* Goal of the exercise *
Retype the full listing without altering anything.

* Extracted records *

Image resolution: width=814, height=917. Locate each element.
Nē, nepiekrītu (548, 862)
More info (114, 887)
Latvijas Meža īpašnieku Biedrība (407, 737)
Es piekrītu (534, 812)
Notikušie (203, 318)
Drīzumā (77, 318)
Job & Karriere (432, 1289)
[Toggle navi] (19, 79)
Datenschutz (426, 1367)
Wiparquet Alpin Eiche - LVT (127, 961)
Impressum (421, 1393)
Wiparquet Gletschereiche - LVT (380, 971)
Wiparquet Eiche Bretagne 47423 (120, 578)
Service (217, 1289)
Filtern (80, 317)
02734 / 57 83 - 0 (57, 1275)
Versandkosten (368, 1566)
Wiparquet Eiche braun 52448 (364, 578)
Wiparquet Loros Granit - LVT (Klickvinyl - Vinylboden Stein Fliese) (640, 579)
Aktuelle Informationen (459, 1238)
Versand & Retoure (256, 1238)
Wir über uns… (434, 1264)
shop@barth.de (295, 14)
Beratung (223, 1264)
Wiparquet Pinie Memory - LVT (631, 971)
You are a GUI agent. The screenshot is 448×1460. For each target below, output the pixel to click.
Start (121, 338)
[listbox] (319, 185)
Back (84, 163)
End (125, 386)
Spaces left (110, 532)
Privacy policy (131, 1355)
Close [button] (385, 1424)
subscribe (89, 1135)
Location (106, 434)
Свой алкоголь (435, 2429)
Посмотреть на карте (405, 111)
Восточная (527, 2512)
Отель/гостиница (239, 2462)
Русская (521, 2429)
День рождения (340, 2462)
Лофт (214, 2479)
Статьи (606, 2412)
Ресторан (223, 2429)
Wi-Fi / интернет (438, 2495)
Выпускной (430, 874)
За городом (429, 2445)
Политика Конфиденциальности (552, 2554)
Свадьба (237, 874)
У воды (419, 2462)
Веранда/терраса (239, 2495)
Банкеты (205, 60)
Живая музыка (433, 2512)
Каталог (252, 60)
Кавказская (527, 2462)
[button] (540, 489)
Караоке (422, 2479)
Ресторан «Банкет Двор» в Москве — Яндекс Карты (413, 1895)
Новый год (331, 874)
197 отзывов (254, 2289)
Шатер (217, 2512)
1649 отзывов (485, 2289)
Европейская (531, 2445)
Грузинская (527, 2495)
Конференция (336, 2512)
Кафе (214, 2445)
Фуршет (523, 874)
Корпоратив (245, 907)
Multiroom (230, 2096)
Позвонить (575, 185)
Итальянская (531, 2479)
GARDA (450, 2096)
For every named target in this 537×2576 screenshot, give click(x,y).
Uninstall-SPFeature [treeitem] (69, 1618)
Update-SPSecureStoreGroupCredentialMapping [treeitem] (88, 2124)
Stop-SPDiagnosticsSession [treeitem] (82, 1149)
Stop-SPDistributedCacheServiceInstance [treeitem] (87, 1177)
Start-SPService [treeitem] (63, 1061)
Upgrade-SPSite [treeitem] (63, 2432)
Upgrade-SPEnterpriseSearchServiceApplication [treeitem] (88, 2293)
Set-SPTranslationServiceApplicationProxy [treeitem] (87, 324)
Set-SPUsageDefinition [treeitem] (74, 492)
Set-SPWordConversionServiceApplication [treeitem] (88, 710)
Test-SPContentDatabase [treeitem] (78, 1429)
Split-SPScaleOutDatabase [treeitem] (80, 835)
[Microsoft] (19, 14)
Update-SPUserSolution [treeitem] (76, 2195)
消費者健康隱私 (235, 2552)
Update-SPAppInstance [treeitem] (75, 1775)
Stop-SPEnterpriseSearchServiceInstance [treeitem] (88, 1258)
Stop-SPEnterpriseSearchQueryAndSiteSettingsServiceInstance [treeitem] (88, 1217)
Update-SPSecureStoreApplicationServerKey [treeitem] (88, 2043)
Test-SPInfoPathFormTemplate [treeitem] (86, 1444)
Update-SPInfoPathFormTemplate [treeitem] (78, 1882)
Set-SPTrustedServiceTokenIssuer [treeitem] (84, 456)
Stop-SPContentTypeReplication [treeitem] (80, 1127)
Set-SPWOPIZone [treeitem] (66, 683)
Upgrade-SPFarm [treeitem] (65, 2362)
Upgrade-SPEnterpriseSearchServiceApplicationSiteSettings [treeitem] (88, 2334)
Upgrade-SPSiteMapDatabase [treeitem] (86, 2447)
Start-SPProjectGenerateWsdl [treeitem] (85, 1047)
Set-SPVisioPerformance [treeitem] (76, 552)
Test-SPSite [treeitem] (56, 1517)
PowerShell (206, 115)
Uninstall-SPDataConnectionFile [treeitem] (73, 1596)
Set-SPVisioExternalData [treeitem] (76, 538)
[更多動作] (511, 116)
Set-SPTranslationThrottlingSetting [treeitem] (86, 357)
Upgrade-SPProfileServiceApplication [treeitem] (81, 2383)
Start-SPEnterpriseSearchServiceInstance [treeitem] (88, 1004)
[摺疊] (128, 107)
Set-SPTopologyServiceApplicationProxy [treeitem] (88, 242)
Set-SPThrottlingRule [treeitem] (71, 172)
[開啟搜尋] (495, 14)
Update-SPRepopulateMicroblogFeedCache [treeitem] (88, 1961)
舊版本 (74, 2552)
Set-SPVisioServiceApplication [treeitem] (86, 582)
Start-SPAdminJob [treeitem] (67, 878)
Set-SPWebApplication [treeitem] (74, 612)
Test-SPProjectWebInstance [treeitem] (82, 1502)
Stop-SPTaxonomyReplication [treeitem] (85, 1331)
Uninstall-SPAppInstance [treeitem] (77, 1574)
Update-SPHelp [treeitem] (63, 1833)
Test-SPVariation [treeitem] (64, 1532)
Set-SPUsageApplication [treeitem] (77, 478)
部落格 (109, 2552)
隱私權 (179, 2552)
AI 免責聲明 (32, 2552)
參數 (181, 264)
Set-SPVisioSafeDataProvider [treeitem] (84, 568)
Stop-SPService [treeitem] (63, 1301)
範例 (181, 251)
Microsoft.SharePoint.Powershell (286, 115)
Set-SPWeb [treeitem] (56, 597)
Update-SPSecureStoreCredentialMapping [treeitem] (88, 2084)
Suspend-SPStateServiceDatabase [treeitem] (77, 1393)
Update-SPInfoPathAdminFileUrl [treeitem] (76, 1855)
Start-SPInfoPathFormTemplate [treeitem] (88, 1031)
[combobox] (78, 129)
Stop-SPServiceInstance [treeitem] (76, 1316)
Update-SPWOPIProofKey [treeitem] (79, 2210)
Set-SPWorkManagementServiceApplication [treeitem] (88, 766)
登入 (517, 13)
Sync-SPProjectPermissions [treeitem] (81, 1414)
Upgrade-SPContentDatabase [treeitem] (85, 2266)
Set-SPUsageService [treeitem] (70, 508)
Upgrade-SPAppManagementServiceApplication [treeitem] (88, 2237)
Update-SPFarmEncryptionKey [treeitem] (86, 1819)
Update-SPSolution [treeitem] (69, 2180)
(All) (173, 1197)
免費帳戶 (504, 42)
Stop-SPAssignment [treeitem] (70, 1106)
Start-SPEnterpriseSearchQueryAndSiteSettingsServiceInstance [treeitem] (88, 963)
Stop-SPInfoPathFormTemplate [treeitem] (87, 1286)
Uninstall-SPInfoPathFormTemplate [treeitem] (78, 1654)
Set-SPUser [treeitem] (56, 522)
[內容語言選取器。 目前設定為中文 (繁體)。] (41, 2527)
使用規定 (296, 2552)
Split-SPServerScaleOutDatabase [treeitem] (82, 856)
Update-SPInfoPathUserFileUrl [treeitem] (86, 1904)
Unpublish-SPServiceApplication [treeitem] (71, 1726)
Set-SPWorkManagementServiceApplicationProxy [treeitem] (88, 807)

* Response area *
Image resolution: width=814, height=917. Locate each element.
Nē, nepiekrītu (548, 862)
More info (114, 887)
Latvijas Meža īpašnieku Biedrība (407, 737)
Es piekrītu (534, 812)
Notikušie (203, 318)
Drīzumā (77, 318)
Job & Karriere (432, 1289)
[Toggle navi] (19, 79)
Datenschutz (426, 1367)
Wiparquet Alpin Eiche - LVT (127, 961)
Impressum (421, 1393)
Wiparquet Gletschereiche - LVT (380, 971)
Wiparquet Eiche Bretagne 47423 (120, 578)
Service (217, 1289)
Filtern (80, 317)
02734 / 57 83 - 0 (57, 1275)
Versandkosten (368, 1566)
Wiparquet Eiche braun 52448 (364, 578)
Wiparquet Loros Granit - LVT (Klickvinyl - Vinylboden Stein Fliese) (640, 579)
Aktuelle Informationen (459, 1238)
Versand & Retoure (256, 1238)
Wir über uns… (434, 1264)
shop@barth.de (295, 14)
Beratung (223, 1264)
Wiparquet Pinie Memory - LVT (631, 971)
You are a GUI agent. The screenshot is 448×1460. For each target below, output the pixel to click.
Start (121, 338)
[listbox] (319, 185)
Back (84, 163)
End (125, 386)
Spaces left (110, 532)
Privacy policy (131, 1355)
Close [button] (385, 1424)
subscribe (89, 1135)
Location (106, 434)
Свой алкоголь (435, 2429)
Посмотреть на карте (405, 111)
Восточная (527, 2512)
Отель/гостиница (239, 2462)
Русская (521, 2429)
День рождения (340, 2462)
Лофт (214, 2479)
Статьи (606, 2412)
Ресторан (223, 2429)
Wi-Fi / интернет (438, 2495)
Выпускной (430, 874)
За городом (429, 2445)
Политика Конфиденциальности (552, 2554)
Свадьба (237, 874)
У воды (419, 2462)
Веранда/терраса (239, 2495)
Банкеты (205, 60)
Живая музыка (433, 2512)
Каталог (252, 60)
Кавказская (527, 2462)
[button] (540, 489)
Караоке (422, 2479)
Ресторан «Банкет Двор» в Москве — Яндекс Карты (413, 1895)
Новый год (331, 874)
197 отзывов (254, 2289)
Шатер (217, 2512)
1649 отзывов (485, 2289)
Европейская (531, 2445)
Грузинская (527, 2495)
Конференция (336, 2512)
Кафе (214, 2445)
Фуршет (523, 874)
Корпоратив (245, 907)
Multiroom (230, 2096)
Позвонить (575, 185)
Итальянская (531, 2479)
GARDA (450, 2096)
For every named target in this 537×2576 screenshot, give click(x,y).
Uninstall-SPFeature [treeitem] (69, 1618)
Update-SPSecureStoreGroupCredentialMapping [treeitem] (88, 2124)
Stop-SPDiagnosticsSession [treeitem] (82, 1149)
Stop-SPDistributedCacheServiceInstance [treeitem] (87, 1177)
Start-SPService [treeitem] (63, 1061)
Upgrade-SPSite [treeitem] (63, 2432)
Upgrade-SPEnterpriseSearchServiceApplication [treeitem] (88, 2293)
Set-SPTranslationServiceApplicationProxy [treeitem] (87, 324)
Set-SPUsageDefinition [treeitem] (74, 492)
Set-SPWordConversionServiceApplication [treeitem] (88, 710)
Test-SPContentDatabase [treeitem] (78, 1429)
Split-SPScaleOutDatabase [treeitem] (80, 835)
[Microsoft] (19, 14)
Update-SPUserSolution [treeitem] (76, 2195)
消費者健康隱私 (235, 2552)
Update-SPAppInstance [treeitem] (75, 1775)
Stop-SPEnterpriseSearchServiceInstance [treeitem] (88, 1258)
Stop-SPEnterpriseSearchQueryAndSiteSettingsServiceInstance [treeitem] (88, 1217)
Update-SPSecureStoreApplicationServerKey [treeitem] (88, 2043)
Test-SPInfoPathFormTemplate [treeitem] (86, 1444)
Update-SPInfoPathFormTemplate [treeitem] (78, 1882)
Set-SPTrustedServiceTokenIssuer [treeitem] (84, 456)
Stop-SPContentTypeReplication [treeitem] (80, 1127)
Set-SPWOPIZone [treeitem] (66, 683)
Upgrade-SPFarm [treeitem] (65, 2362)
Upgrade-SPEnterpriseSearchServiceApplicationSiteSettings [treeitem] (88, 2334)
Upgrade-SPSiteMapDatabase [treeitem] (86, 2447)
Start-SPProjectGenerateWsdl [treeitem] (85, 1047)
Set-SPVisioPerformance [treeitem] (76, 552)
Test-SPSite [treeitem] (56, 1517)
PowerShell (206, 115)
Uninstall-SPDataConnectionFile [treeitem] (73, 1596)
Set-SPVisioExternalData [treeitem] (76, 538)
[更多動作] (511, 116)
Set-SPTranslationThrottlingSetting [treeitem] (86, 357)
Upgrade-SPProfileServiceApplication [treeitem] (81, 2383)
Start-SPEnterpriseSearchServiceInstance [treeitem] (88, 1004)
[摺疊] (128, 107)
Set-SPTopologyServiceApplicationProxy [treeitem] (88, 242)
Set-SPThrottlingRule [treeitem] (71, 172)
[開啟搜尋] (495, 14)
Update-SPRepopulateMicroblogFeedCache [treeitem] (88, 1961)
舊版本 (74, 2552)
Set-SPVisioServiceApplication [treeitem] (86, 582)
Start-SPAdminJob [treeitem] (67, 878)
Set-SPWebApplication [treeitem] (74, 612)
Test-SPProjectWebInstance [treeitem] (82, 1502)
Stop-SPTaxonomyReplication [treeitem] (85, 1331)
Uninstall-SPAppInstance [treeitem] (77, 1574)
Update-SPHelp [treeitem] (63, 1833)
Test-SPVariation [treeitem] (64, 1532)
Set-SPUsageApplication [treeitem] (77, 478)
部落格 (109, 2552)
隱私權 (179, 2552)
AI 免責聲明 (32, 2552)
參數 (181, 264)
Set-SPVisioSafeDataProvider [treeitem] (84, 568)
Stop-SPService [treeitem] (63, 1301)
範例 (181, 251)
Microsoft.SharePoint.Powershell (286, 115)
Set-SPWeb [treeitem] (56, 597)
Update-SPSecureStoreCredentialMapping [treeitem] (88, 2084)
Suspend-SPStateServiceDatabase [treeitem] (77, 1393)
Update-SPInfoPathAdminFileUrl [treeitem] (76, 1855)
Start-SPInfoPathFormTemplate [treeitem] (88, 1031)
[combobox] (78, 129)
Stop-SPServiceInstance [treeitem] (76, 1316)
Update-SPWOPIProofKey [treeitem] (79, 2210)
Set-SPWorkManagementServiceApplication [treeitem] (88, 766)
登入 (517, 13)
Sync-SPProjectPermissions [treeitem] (81, 1414)
Upgrade-SPContentDatabase [treeitem] (85, 2266)
Set-SPUsageService [treeitem] (70, 508)
Upgrade-SPAppManagementServiceApplication [treeitem] (88, 2237)
Update-SPFarmEncryptionKey [treeitem] (86, 1819)
Update-SPSolution [treeitem] (69, 2180)
(All) (173, 1197)
免費帳戶 (504, 42)
Stop-SPAssignment [treeitem] (70, 1106)
Start-SPEnterpriseSearchQueryAndSiteSettingsServiceInstance [treeitem] (88, 963)
Stop-SPInfoPathFormTemplate [treeitem] (87, 1286)
Uninstall-SPInfoPathFormTemplate [treeitem] (78, 1654)
Set-SPUser [treeitem] (56, 522)
[內容語言選取器。 目前設定為中文 (繁體)。] (41, 2527)
使用規定 (296, 2552)
Split-SPServerScaleOutDatabase [treeitem] (82, 856)
Update-SPInfoPathUserFileUrl [treeitem] (86, 1904)
Unpublish-SPServiceApplication [treeitem] (71, 1726)
Set-SPWorkManagementServiceApplicationProxy [treeitem] (88, 807)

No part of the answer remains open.